Incorporate Protein Sources
Include lean protein sources such as grilled chicken, tofu, or legumes. Protein helps to stabilize blood sugar levels.
Use Whole Grains
If possible, make your khichdi with whole grains like quinoa or brown rice instead of white rice. These grains are absorbed more slowly.
Add Healthy Fats
Incorporate healthy fats such as avocado, nuts, or olive oil. These can help reduce the speed at which glucose is absorbed.
Monitor Portion Sizes
Keep an eye on portion sizes to avoid large quantities that can cause a spike. Smaller, controlled portions can be more manageable for blood sugar levels.
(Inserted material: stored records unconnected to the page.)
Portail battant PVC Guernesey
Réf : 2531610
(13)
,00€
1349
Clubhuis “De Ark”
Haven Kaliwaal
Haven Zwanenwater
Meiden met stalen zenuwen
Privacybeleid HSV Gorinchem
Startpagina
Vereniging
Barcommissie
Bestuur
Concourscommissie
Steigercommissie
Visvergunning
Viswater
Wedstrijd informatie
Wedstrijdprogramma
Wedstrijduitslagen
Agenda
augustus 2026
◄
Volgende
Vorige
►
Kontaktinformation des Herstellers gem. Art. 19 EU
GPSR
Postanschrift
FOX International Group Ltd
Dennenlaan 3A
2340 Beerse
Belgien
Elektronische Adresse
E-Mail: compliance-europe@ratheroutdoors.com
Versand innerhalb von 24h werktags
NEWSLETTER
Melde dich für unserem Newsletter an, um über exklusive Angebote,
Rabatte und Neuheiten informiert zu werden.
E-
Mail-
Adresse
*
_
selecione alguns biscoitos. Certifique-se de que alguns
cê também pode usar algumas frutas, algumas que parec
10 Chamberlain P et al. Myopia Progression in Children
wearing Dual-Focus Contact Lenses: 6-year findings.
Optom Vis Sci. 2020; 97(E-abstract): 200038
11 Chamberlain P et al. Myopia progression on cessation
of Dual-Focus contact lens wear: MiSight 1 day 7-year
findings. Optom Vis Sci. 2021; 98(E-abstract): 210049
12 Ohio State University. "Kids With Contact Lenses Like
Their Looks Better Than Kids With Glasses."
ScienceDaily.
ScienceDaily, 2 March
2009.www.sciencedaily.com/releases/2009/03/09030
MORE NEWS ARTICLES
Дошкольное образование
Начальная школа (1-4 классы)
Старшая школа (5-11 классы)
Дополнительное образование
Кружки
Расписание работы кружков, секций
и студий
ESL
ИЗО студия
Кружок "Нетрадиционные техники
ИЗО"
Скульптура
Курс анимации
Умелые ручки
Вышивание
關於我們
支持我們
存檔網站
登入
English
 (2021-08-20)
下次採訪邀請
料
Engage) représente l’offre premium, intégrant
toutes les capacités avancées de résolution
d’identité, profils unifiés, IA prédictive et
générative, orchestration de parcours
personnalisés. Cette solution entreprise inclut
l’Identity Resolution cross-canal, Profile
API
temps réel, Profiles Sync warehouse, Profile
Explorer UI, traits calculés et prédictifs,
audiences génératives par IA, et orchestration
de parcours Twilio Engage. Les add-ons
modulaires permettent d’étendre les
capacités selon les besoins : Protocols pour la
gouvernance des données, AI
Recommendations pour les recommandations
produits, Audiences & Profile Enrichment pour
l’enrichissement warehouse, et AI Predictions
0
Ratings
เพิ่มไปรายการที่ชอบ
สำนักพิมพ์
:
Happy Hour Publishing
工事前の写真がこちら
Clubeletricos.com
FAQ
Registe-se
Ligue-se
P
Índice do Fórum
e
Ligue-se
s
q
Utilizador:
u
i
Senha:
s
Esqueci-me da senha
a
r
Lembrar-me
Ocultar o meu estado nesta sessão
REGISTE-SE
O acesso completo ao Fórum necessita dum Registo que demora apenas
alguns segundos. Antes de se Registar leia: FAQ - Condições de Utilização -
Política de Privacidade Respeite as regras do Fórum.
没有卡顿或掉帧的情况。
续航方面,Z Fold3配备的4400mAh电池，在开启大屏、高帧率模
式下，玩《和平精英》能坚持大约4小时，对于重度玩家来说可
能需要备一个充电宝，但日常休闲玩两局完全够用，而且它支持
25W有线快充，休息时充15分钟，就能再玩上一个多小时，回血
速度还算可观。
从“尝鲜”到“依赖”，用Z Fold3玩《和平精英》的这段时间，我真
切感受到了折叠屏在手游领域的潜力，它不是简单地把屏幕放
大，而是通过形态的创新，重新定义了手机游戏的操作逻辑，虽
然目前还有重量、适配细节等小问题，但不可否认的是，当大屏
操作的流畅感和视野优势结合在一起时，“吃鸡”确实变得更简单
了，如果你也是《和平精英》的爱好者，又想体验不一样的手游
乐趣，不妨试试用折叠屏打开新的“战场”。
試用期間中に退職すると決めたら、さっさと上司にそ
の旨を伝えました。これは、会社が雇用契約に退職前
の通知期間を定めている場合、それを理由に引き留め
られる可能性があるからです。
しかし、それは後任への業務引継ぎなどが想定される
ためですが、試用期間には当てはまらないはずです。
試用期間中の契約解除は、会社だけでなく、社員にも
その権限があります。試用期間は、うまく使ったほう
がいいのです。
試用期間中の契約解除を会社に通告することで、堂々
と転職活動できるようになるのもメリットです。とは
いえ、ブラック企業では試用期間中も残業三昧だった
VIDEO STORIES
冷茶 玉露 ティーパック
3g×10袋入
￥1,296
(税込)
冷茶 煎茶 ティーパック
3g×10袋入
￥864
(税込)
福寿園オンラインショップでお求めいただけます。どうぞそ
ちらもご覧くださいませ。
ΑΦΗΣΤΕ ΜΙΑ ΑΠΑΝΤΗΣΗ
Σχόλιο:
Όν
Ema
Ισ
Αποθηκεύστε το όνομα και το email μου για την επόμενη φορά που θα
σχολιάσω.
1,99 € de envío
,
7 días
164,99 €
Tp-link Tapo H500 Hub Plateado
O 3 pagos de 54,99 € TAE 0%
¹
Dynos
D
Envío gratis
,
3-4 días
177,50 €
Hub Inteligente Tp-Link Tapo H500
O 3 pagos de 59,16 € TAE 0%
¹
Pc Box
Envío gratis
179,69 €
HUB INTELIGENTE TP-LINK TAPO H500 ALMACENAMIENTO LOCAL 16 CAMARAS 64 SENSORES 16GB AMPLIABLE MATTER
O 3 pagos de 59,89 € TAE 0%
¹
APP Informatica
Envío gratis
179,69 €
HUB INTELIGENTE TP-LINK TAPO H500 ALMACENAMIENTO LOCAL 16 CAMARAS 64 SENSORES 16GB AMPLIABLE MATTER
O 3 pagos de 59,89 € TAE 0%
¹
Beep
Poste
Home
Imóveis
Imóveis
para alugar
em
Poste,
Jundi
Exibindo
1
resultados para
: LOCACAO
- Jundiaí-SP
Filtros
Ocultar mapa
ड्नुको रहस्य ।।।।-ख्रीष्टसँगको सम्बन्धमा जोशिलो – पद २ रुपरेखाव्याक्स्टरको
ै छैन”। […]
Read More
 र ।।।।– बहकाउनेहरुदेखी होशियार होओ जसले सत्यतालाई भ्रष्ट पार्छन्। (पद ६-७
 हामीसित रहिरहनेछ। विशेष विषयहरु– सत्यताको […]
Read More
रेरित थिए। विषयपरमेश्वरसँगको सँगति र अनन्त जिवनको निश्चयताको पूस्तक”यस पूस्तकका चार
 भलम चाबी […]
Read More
Consume Apple Cider Vinegar
A small amount of apple cider vinegar before meals can help in reducing glucose spikes. You can dilute it in water.
Stay Hydrated
Drinking plenty of water can help your body regulate blood sugar levels more effectively.
Include Spices like Cinnamon
Sprinkle some cinnamon on your food. Cinnamon has been shown to help improve blood sugar regulation.
Eat Slowly
Take your time to eat, as eating slowly can help your body better manage glucose levels.
Physical Activity
Engage in light physical activity like a short walk after meals to help your body use up some of the glucose.